With that in mind, there’s a question of whether Lanty’s experiences in performance have led him to think differently of a song when he’s still writing it.
In his words, “When you perform on stage, you have the direct response of the listeners. You realize that some songs are weaker than others. It doesn’t mean that the song is bad, it’s just that the song doesn’t catch the whole audience. Because of this experience, I’m always wondering, ‘How would the audience react to this song?'”
Those live shows essentially act as direct feedback. Instead of releasing a song online and waiting to see how many people stream it, a songwriter can just pay close attention to how each audience responds to different parts of a song during a performance.
This doesn’t offer ways to improve an existing song that’s already been written and recorded, obviously, but it does provide insights into future projects.
Moving through creative blocks
One of the most dreaded problems for professional creatives is a sudden lack of inspiration and motivation, otherwise known as a creative block.
Obviously, creative blocks can pose a threat to a creative professional’s productivity, and even worse than that, they can also harm that professional’s confidence in their own work.

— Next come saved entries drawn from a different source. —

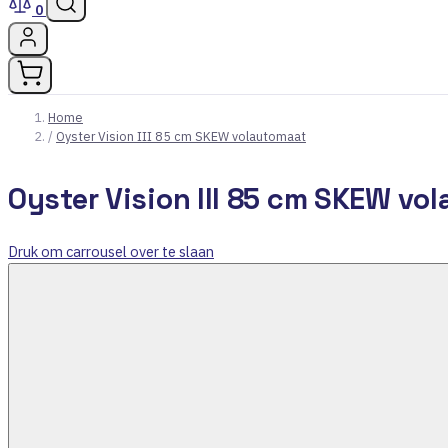
0
Home
/
Oyster Vision III 85 cm SKEW volautomaat
Oyster Vision III 85 cm SKEW vo
Druk om carrousel over te slaan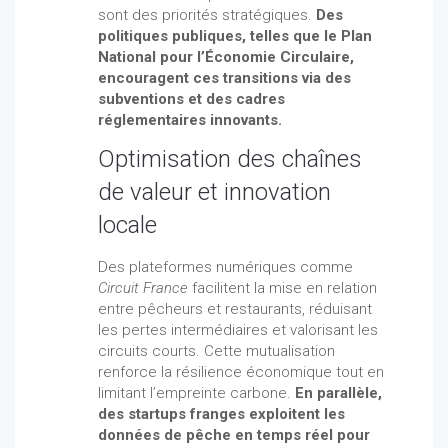
sont des priorités stratégiques.
Des
politiques publiques, telles que le Plan
National pour l’Économie Circulaire,
encouragent ces transitions via des
subventions et des cadres
réglementaires innovants.
Optimisation des chaînes
de valeur et innovation
locale
Des plateformes numériques comme
Circuit France
facilitent la mise en relation
entre pêcheurs et restaurants, réduisant
les pertes intermédiaires et valorisant les
circuits courts. Cette mutualisation
renforce la résilience économique tout en
limitant l’empreinte carbone.
En parallèle,
des startups franges exploitent les
données de pêche en temps réel pour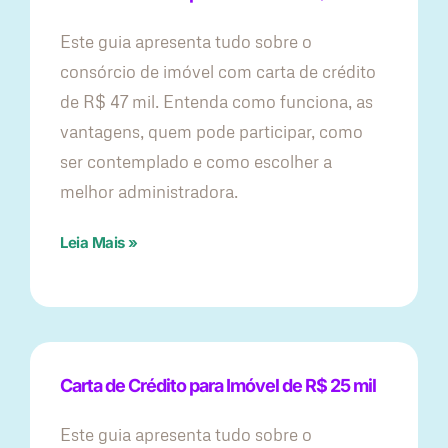
Este guia apresenta tudo sobre o
consórcio de imóvel com carta de crédito
de R$ 47 mil. Entenda como funciona, as
vantagens, quem pode participar, como
ser contemplado e como escolher a
melhor administradora.
Leia Mais »
Carta de Crédito para Imóvel de R$ 25 mil
Este guia apresenta tudo sobre o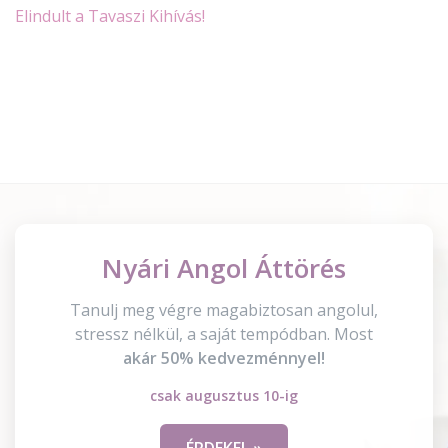
Elindult a Tavaszi Kihívás!
Nyári Angol Áttörés
Tanulj meg végre magabiztosan angolul,
stressz nélkül, a saját tempódban. Most
akár 50% kedvezménnyel!
csak augusztus 10-ig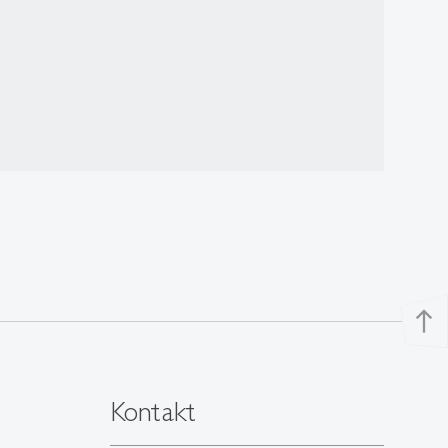
north
Kontakt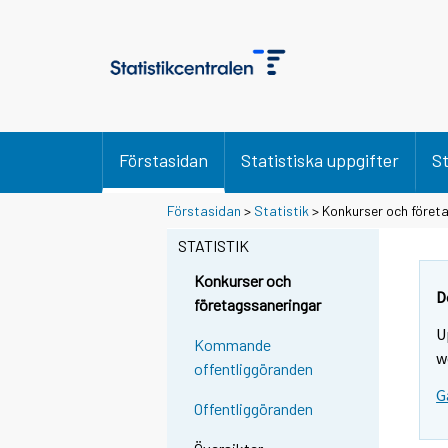
Förstasidan
Statistiska uppgifter
St
Förstasidan
>
Statistik
> Konkurser och föret
STATISTIK
Konkurser och
D
företagssaneringar
U
Kommande
w
offentliggöranden
G
Offentliggöranden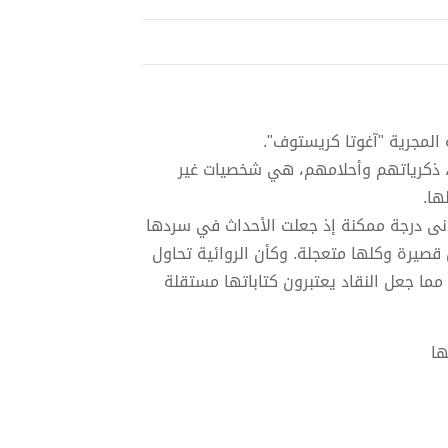
 المجرية "آغوتا كريستوف".
م، ذكرياتهم وأحلامهم، هي شخصيات غير
ها.
دنى درجة ممكنة إذ جعلت الأحداث في سردها
صيرة وكلها متعجلة. وكأن الروائية تحاول
مما جعل النقاد يعتبرون كتاباتها مستقلة
ها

As for moving through these creative blocks, Lanty feels that it’s important to maintain a sense of perspective and navigate out of your rut.
“I think that every producer or songwriter suffers from creative blocks. Creativity is a weird thing. It comes to you at any time, and when you have a lack of inspiration, that’s a very hard thing to deal with. The best advice I could give is just to wait and not force it. Do something else, something new!”
A similar idea has been phrased this way: if you change your process, you will also change the result.
Repeating the process that hasn’t been giving you the results you want is only going to be frustrating.
But with enough time and a change of perspective, even dreaded creative blocks can be overcome.
Reaping the rewards
We’d like to thank Vincent Lanty for speaking with us, and as we close out, we wanted to share Lanty’s thoughts on the most rewarding aspect of working as a producer and songwriter:
“It’s very rewarding when you get to listen to the radio and hear a song you put so much effort into. Also, when you perform a song on stage that you have written and produced with the artist, that’s a powerful feeling. If the audience enjoys it, then you know you’ve done a good job.”
Even the most lighthearted and enjoyable songs take a lot of time and skill to create, and that’s something to keep in mind if you’re hoping to become a songwriter or a producer yourself. But if you love it enough, you won’t mind the work one bit.